I don't think that's the way it crashed the PFW. In a similar attack a
back, I've seen the firewall crash before my eyes, without warning.
And I had Kerio configured not to give me any warnings in any of my
rules. So it seems that it can crash the driver almost instantly.
Let's face it, SP2 firewall
sucks; its only good for incoming threats, and even in that regard,
I'm not sure how good it is. But as I understand, it loads even before
your PFW. So now I intend to employ both the SP2 *and* Kerio (I read
that you can do this without incident), in the hopes that if Kerio
crashes, SP2 firewall will still protect me.
> Why the quotes for "attacks"? If you connect to the internet you have an
> IP address. Anyone can try to connect to this IP address, can send
> packets there, do a ping or whatever. There is nothing you can do about
> it. This is just like a door: you cannot prevent people from knocking on
> the door or trying to use the handle to open it. Having said that, it
> should become clear that those "warning" messages you describe are
> absolutely useless: if the door is properly closed nothing can happen.
The message I described above wasn't a warning message, but simply an
alert that something has gone wrong; issued I believe by Windows
itself, not the PFW.
(The firewall engine, as the message is saying, was no longer loaded,
couldn't have been issued by Kerio). And yes, it was absolutely
useless because it wasn't warning me of the threat, it was telling me
my firewall was no longer activated. SP2's security center was
supposed to 'officially' tell me that my
firewall was no longer activated, but as mentioned, it didn't even do
> firewall is there to close the door and it must not crash if someone
> just does a legitimate "knock" on the door. In fact, the most useless
> messages of PFW are those reporting "attacks" against ports that you
> don't even use, no server is running on that port: it "protected" you
> against a threat for which you are not vulnerable.
This was no 'legitimate knock on the door', though. This was a flat
network attack on my system by Helkern and Lovesan; hundreds of times
over from various IP addresses (Which I presume can not be traced to
attacker). Maybe the way the trick works is that the attacks come so
it overcomes the firewall's ability to intercept it, and causes the
crash after a time?
> The SP2 firewall does a perfect job in closing all the open doors on
> your system (if you configure no exceptions). It does not produce
> useless "warnings" it just drops when someone tries to open a door which
> Windows left open.

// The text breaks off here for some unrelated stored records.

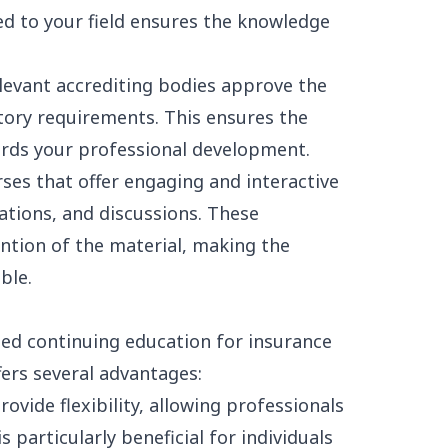
ted to your field ensures the knowledge
elevant accrediting bodies approve the
tory requirements. This ensures the
ards your professional development.
ses that offer engaging and interactive
ations, and discussions. These
tion of the material, making the
ble.
zed continuing education for insurance
fers several advantages:
ovide flexibility, allowing professionals
s particularly beneficial for individuals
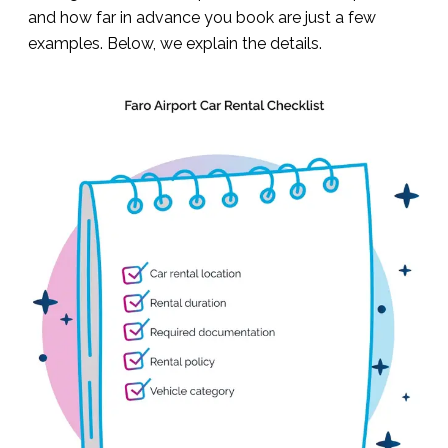
and how far in advance you book are just a few
examples. Below, we explain the details.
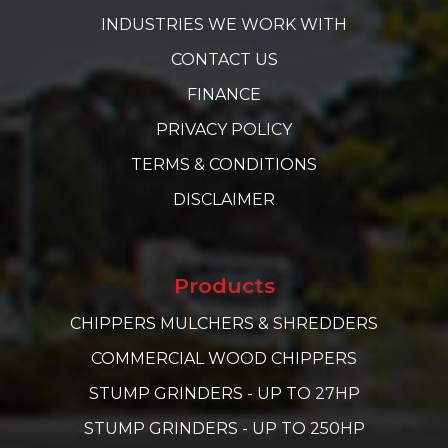
INDUSTRIES WE WORK WITH
CONTACT US
FINANCE
PRIVACY POLICY
TERMS & CONDITIONS
DISCLAIMER
Products
CHIPPERS MULCHERS & SHREDDERS
COMMERCIAL WOOD CHIPPERS
STUMP GRINDERS - UP TO 27HP
STUMP GRINDERS - UP TO 250HP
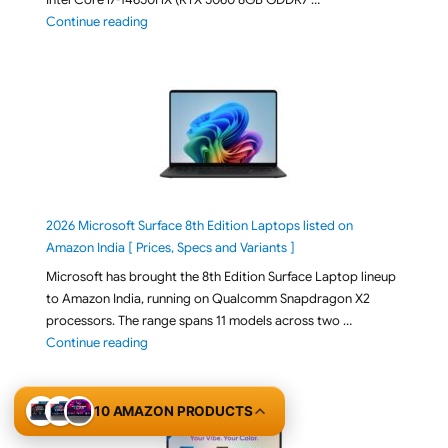
"ASUS TUF F16 FX608JMI-TU251WS 2026 Gaming Lapto
Continue reading
2026 Microsoft Surface 8th Edition Laptops listed on
Amazon India [ Prices, Specs and Variants ]
Microsoft has brought the 8th Edition Surface Laptop lineup
to Amazon India, running on Qualcomm Snapdragon X2
processors. The range spans 11 models across two …
"2026 Microsoft Surface 8th Edition Laptops listed o
Continue reading
10 AMAZON PRODUCTS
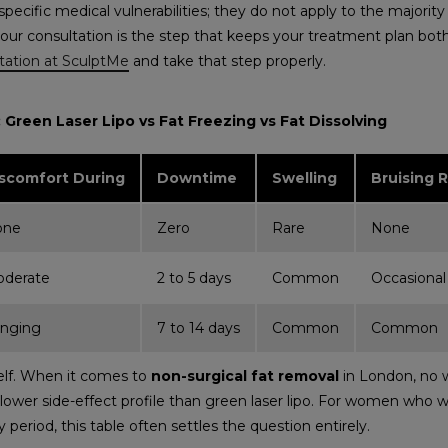
 specific medical vulnerabilities; they do not apply to the major
your consultation is the step that keeps your treatment plan both
tation at SculptMe
and take that step properly.
Green Laser Lipo vs Fat Freezing vs Fat Dissolving
scomfort During
Downtime
Swelling
Bruising R
one
Zero
Rare
None
derate
2 to 5 days
Common
Occasional
inging
7 to 14 days
Common
Common
self. When it comes to
non-surgical fat removal
in London, no w
 a lower side-effect profile than green laser lipo. For women who
 period, this table often settles the question entirely.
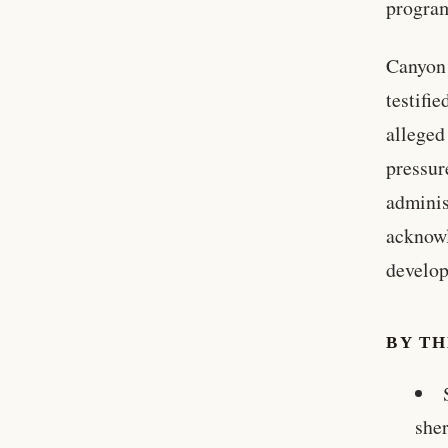
progra
Canyon
testifi
alleged
pressur
adminis
acknowl
develo
BY T
sher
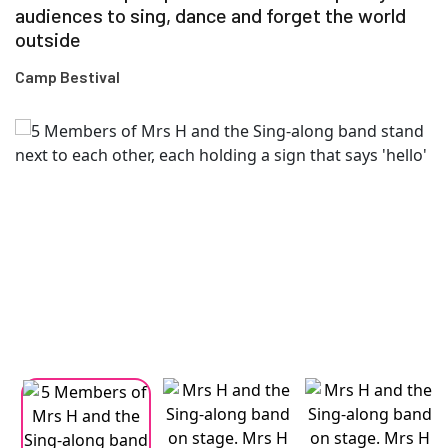
audiences to sing, dance and forget the world
outside
Camp Bestival
Changing this current slide of this carousel will change the current
Changing the current slide of this carousel will change the curren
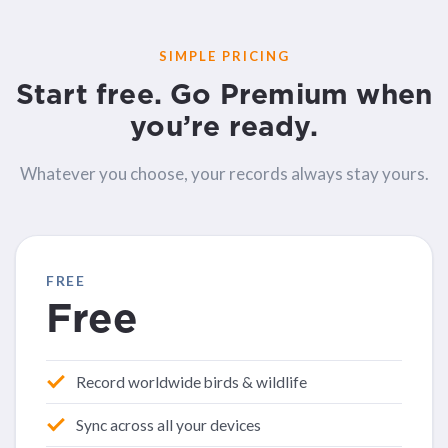
SIMPLE PRICING
Start free. Go Premium when
you’re ready.
Whatever you choose, your records always stay yours.
FREE
Free
Record worldwide birds & wildlife
Sync across all your devices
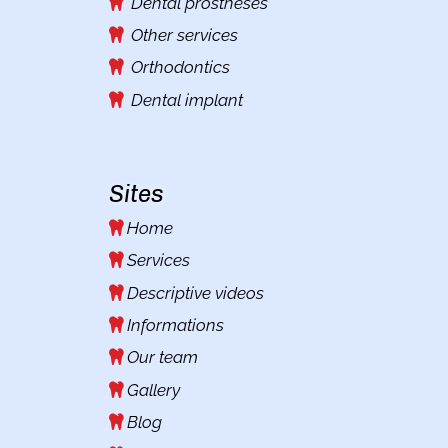
Dental prostheses
Other services
Orthodontics
Dental implant
Sites
Home
Services
Descriptive videos
Informations
Our team
Gallery
Blog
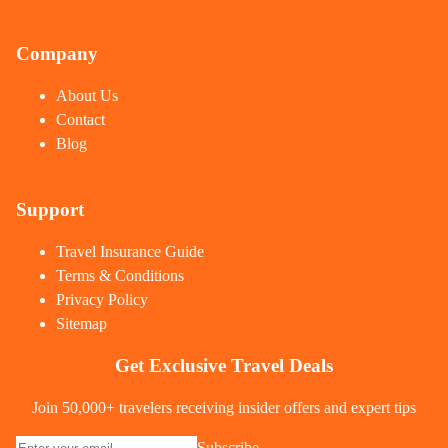
Company
About Us
Contact
Blog
Support
Travel Insurance Guide
Terms & Conditions
Privacy Policy
Sitemap
Get Exclusive Travel Deals
Join 50,000+ travelers receiving insider offers and expert tips
Subscribe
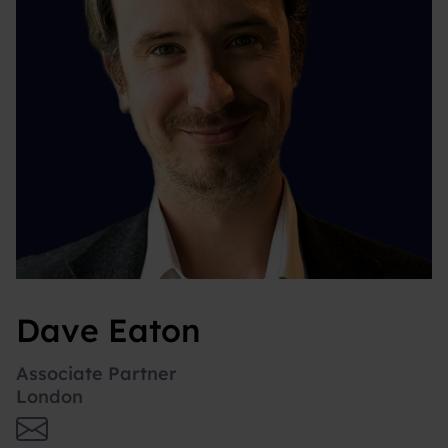
Dave Eaton
Associate Partner
London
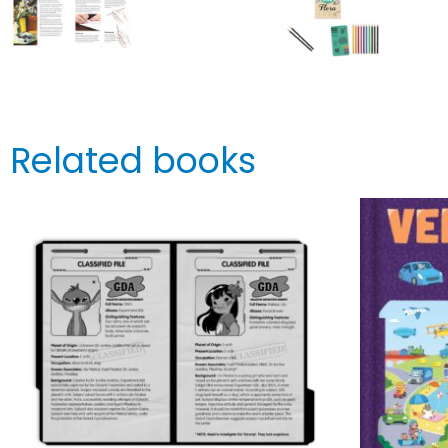
Related books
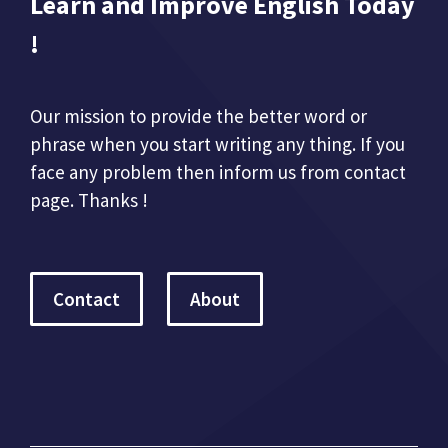
Learn and Improve English Today
!
Our mission to provide the better word or
phrase when you start writing any thing. If you
face any problem then inform us from contact
page. Thanks !
Contact
About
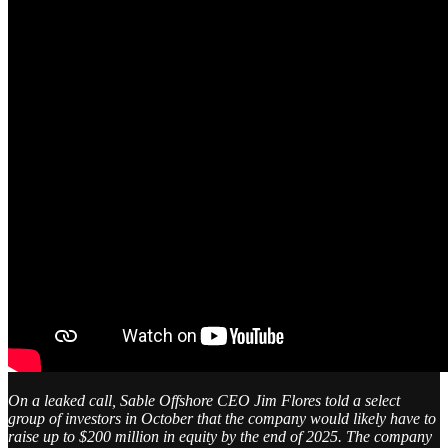
On a leaked call, Sable Offshore CEO Jim Flores told a select
group of investors in October that the company would likely have to
raise up to $200 million in equity by the end of 2025. The company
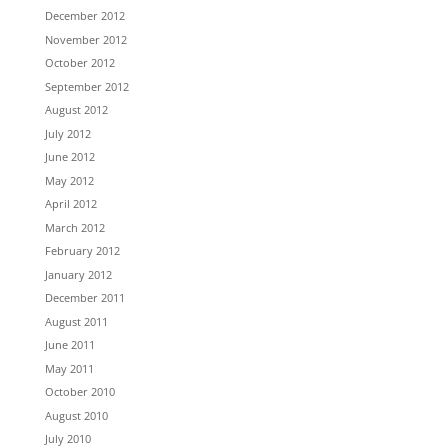
December 2012
November 2012
October 2012
September 2012
August 2012
July 2012
June 2012
May 2012
April 2012
March 2012
February 2012
January 2012
December 2011
August 2011
June 2011
May 2011
October 2010
August 2010
July 2010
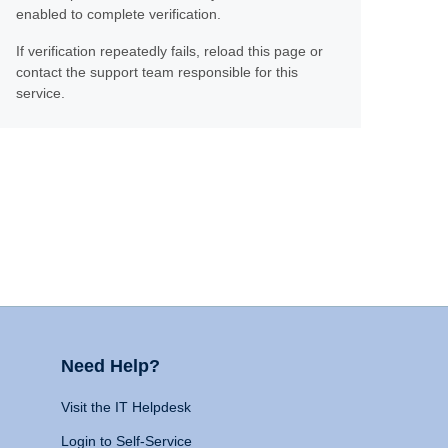
enabled to complete verification.
If verification repeatedly fails, reload this page or
contact the support team responsible for this
service.
Need Help?
Visit the IT Helpdesk
Login to Self-Service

No big overhead. No big crashes. Just reliable work
> which does what it is supposed to do. Your PFW on the contrary gave the
> attacker the real ability to do something: to annoy you with warnings,
> that kept you from working, eventually crashed the PFW and maybe even
> after that allowed him to intrude your system.

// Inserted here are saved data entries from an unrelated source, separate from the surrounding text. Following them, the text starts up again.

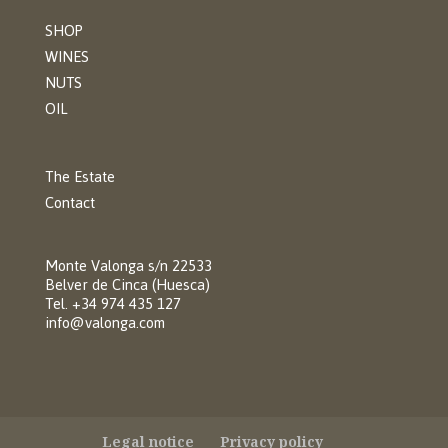
SHOP
WINES
NUTS
OIL
The Estate
Contact
Monte Valonga s/n 22533
Belver de Cinca (Huesca)
Tel. +34 974 435 127
info@valonga.com
Legal notice
Privacy policy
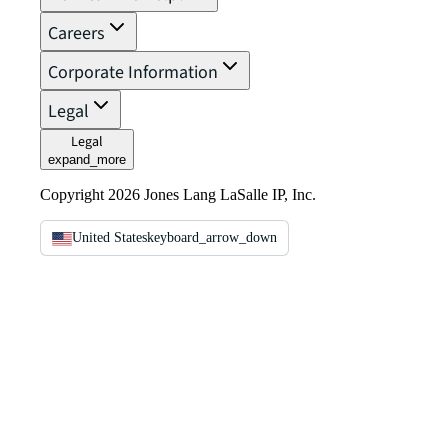
Careers
Corporate Information
Legal
Legal
expand_more
Copyright 2026 Jones Lang LaSalle IP, Inc.
United States
keyboard_arrow_down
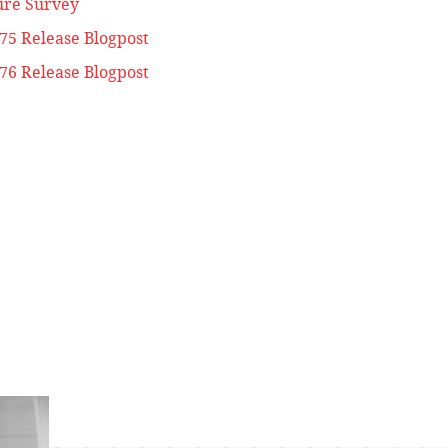
ure Survey
.75 Release Blogpost
.76 Release Blogpost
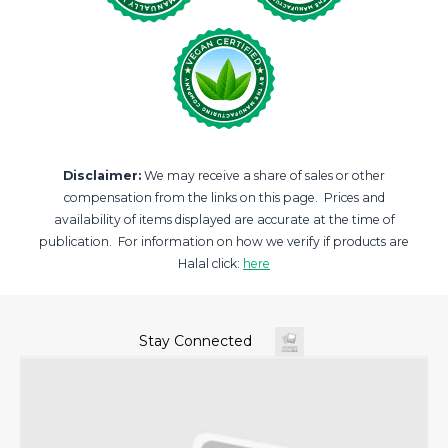
Disclaimer:
We may receive a share of sales or other
compensation from the links on this page. Prices and
availability of items displayed are accurate at the time of
publication. For information on how we verify if products are
Halal click:
here
Stay Connected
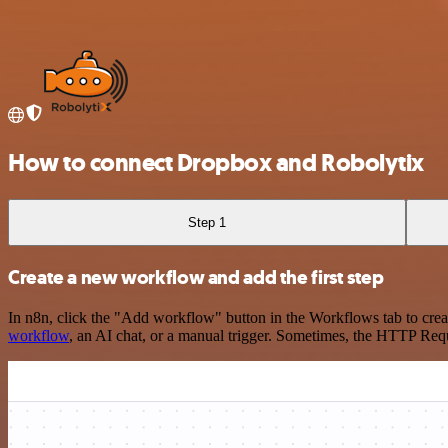
How to connect Dropbox and Robolytix
Step 1
Create a new workflow and add the first step
In n8n, click the "Add workflow" button in the Workflows tab to crea
workflow
, an AI chat, or a manual trigger. Sometimes, the HTTP Requ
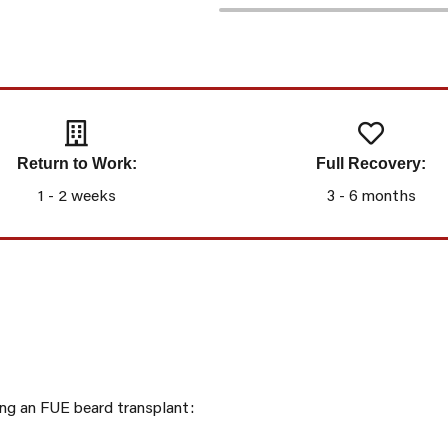
Return to Work:
Full Recovery:
1 - 2 weeks
3 - 6 months
ing an FUE beard transplant:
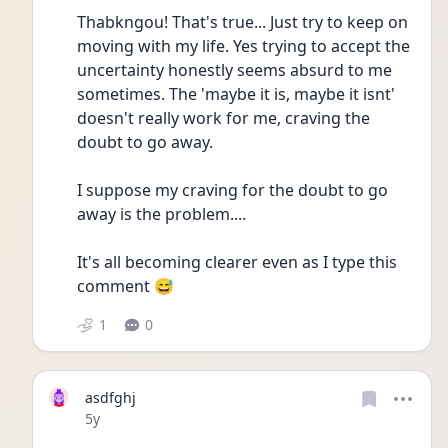
Thabkngou! That's true... Just try to keep on 
moving with my life. Yes trying to accept the 
uncertainty honestly seems absurd to me 
sometimes. The 'maybe it is, maybe it isnt' 
doesn't really work for me, craving the 
doubt to go away.
I suppose my craving for the doubt to go 
away is the problem....
It's all becoming clearer even as I type this 
comment 😅
1
0
asdfghj
Date posted
5y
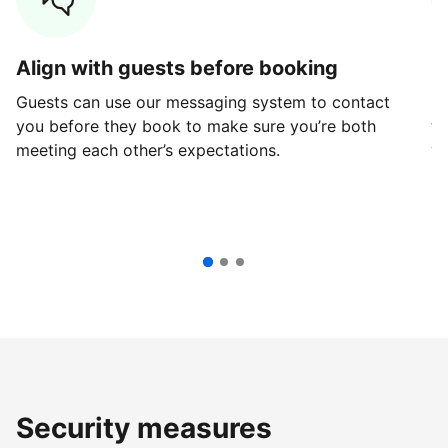
Align with guests before booking
G
Guests can use our messaging system to contact
Fi
you before they book to make sure you’re both
th
meeting each other’s expectations.
ve
Security measures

NO, the attack never intruded my system, and I never got any other
warnings than the one above about the driver closing. Now if hackers
can cause Kerio driver to crash, I'm not so sure they can't cause
SP2's dinky firewall to crash either. Don't forget, they can also
engage the RPC service and cause the system to reboot (and then load
any trojans they manage to list in the startup areas of your
registry). This can disable Windows firewall even if its the first
thing loaded on the system. I can't find a way to disable the service,
which is a huge security risk to me, because Windows won't work
without it. But I believe you can change the behavior of having it
reboot the system.
> You can even go further, if you like: all those "open doors" that
> Windows has are services running on your computer in the standard
> configuration. Take the file sharing stuff: basically the services are
> running, providing the services on ports. If you don't configure the
> services properly or just shut them down people from the internet may
> connect to it and - as we have seen in the past - exploit bugs to
> intrude a system. You can actually configure a XP system that is does
> not open an ports on your system. There are descriptions out there that
> show you how. If you shutdown all services that listen to the internet,
> closing all the ports, there is nothing for the attacker in the internet
> left except the IP implementation itself which should - let's hope - be
> free of major bugs. A system not offering incoming internet connections
> to your computer does not even need a firewall: there is nothing to
> attack because the IP stack simply discards any connection attempt to
> your computer just the way it is supposed to do. (and again, no need to
> warn you about a perfectly normal behaviour).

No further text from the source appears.